Many South Koreans have also opted, or are opting, to delay receiving their pension in a bid to receive higher payouts, citing apprehension regarding high healthcare costs and a potentially longer lifespan.

Data by the NPS revealed the number of people who have opted to delay taking their pension went from 3,000 in 2013 to 31,300 by the end of 2018, according to Yonhap News Agency.

Cho Hyun-yun, a researcher at Dongguk University in Seoul, told Nikkei Asian Review that the South Korean government’s “political inability and irresponsibility is the reason behind senior citizens’ highest poverty and suicide rates” among OECD States, and that political parties should “play key roles in resolving elderly poverty”.

South Korea’s elderly suicide rate was 58.6 per 100,000 people in 2015, which is among the highest in the OECD.

Health and Welfare Minister Park Neung-hoo in Jan this year said that “simultaneous structural reform” should take place alongside the proposed increase in retirement age, such as greater support for the elderly to obtain secure employment or to start their own businesses, Korea Times reported.

Park added that “the creation of jobs suitable to senior citizens, the expansion of lifelong education and an increase in basic living subsidies for the underprivileged” were also necessary.

Lee Chul-hee, an economics professor at Seoul National University, told Bloomberg that it is likely that raising the retirement age will result in more downsides than benefits, adding: “It won’t help with elderly poverty and it’ll do little to raise employment.”

Yonhap in Jun this year reported Labour Minister Lee Jae-kap as saying that raising the retirement age “should be a long-term task, as the immediate adoption of a new one could negatively affect youth employment“.

South Korea’s statistics office revealed this month that the unemployment rate among South Koreans aged 15-29 was 10.6 per cent in Q2 this year, which is a stark contrast to the 3.1 per cent for those aged 60 and above and 4.1 per cent for the country’s workforce as a whole.

Nam Jae-ryang, a researcher at the Korea Labor Institute in Sejong, told Bloomberg that unionised employees in big companies such as Hyundai Motor Co. and government officials – whose job security is already mocked as “iron rice bowls” – will be the ones benefiting from the raised retirement age.

“The gap between haves and not-haves in the labor market would worsen,” Nam said. “We may see the opposite of what we intended by raising the retirement age.”

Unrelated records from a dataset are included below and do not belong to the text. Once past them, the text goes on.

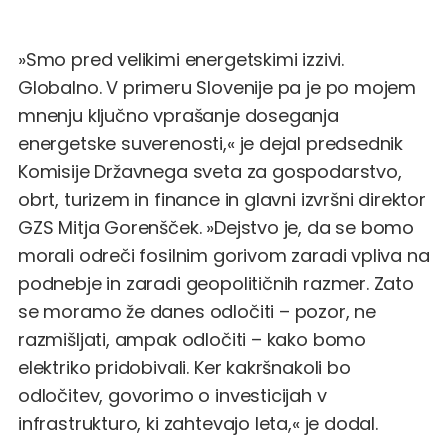
»Smo pred velikimi energetskimi izzivi.
Globalno. V primeru Slovenije pa je po mojem
mnenju ključno vprašanje doseganja
energetske suverenosti,« je dejal predsednik
Komisije Državnega sveta za gospodarstvo,
obrt, turizem in finance in glavni izvršni direktor
GZS Mitja Gorenšček. »Dejstvo je, da se bomo
morali odreči fosilnim gorivom zaradi vpliva na
podnebje in zaradi geopolitičnih razmer. Zato
se moramo že danes odločiti – pozor, ne
razmišljati, ampak odločiti – kako bomo
elektriko pridobivali. Ker kakršnakoli bo
odločitev, govorimo o investicijah v
infrastrukturo, ki zahtevajo leta,« je dodal.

Mu Guangzong, professor at the Institute of Population Research at Peking University, opined in a commentary on Global Times in Jul last year: “Institutional retirement is based on age, functional retirement is based on ability. But whatever be the type of retirement, nobody can work forever. It is unrealistic to expect people over 80 or 90 to stick to their jobs.”

S’pore govt to raise retirement and re-employment ages up to 65 and 70 respectively by 2030

Closer to home, Singapore will raise the ages of retirement and re-employment for Singaporeans up to 65 and 70 respectively by 2030, according to Prime Minister Lee Hsien Loong.

Speaking at the National Day Rally at ITE College Central in Ang Mo Kio in Aug this year, Lee said that the age thresholds will be gradually raised – the retirement age will be raised from the present 62 to 63 in 2022, before being lifted to 65 by 2030.

The re-employment age, he added, will be increased from the current 67 to 68 in around three years from now, and will “eventually” be raised to 70 by 2030.

Calling it a “sensible” proposal, Mr Lee said that the decision was made following meetings with the Tripartite Workgroup for Older Workers, a workgroup set up by the Ministry of Manpower (MOM), in a bid to “support older workers and the businesses that employ them”.

“Last year, the Ministry of Manpower, MOM, set up a Tripartite Workgroup on Older Workers to study the issue. I met the Workgroup members last month for lunch. They told me they had had intense discussions. Even at lunch, the discussion was quite intense. Why? Older workers wanted to be certain of continued employment for longer. When can I retire later? Can I be reemployed longer? Can I be reemployed more years at a time?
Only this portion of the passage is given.